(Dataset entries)

***

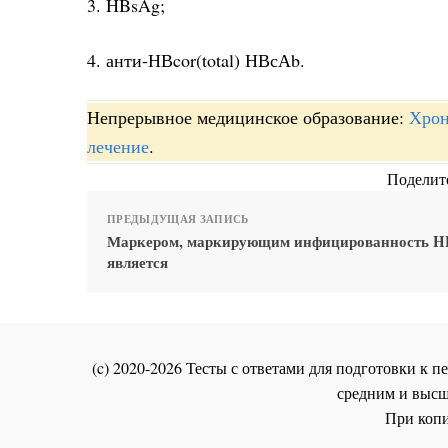
3. HBsAg;
4. анти-НВcor(total) НВсАb.
Непрерывное медицинское образование:
Хрон
лечение
.
Поделите
ПРЕДЫДУЩАЯ ЗАПИСЬ
Маркером, маркирующим инфицированность H
является
(c) 2020-2026 Тесты с ответами для подготовки к
средним и высш
При копи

***

> [TASK DESCRIPTION]: Leave the pictures aside and give the records above back word for word.

> [ANSWER]:
3. HBsAg;
4. анти-НВcor(total) НВсАb.
Непрерывное медицинское образование:
Хрон
лечение
.
Поделите
ПРЕДЫДУЩАЯ ЗАПИСЬ
Маркером, маркирующим инфицированность H
является
(c) 2020-2026 Тесты с ответами для подготовки к
средним и высш
При копи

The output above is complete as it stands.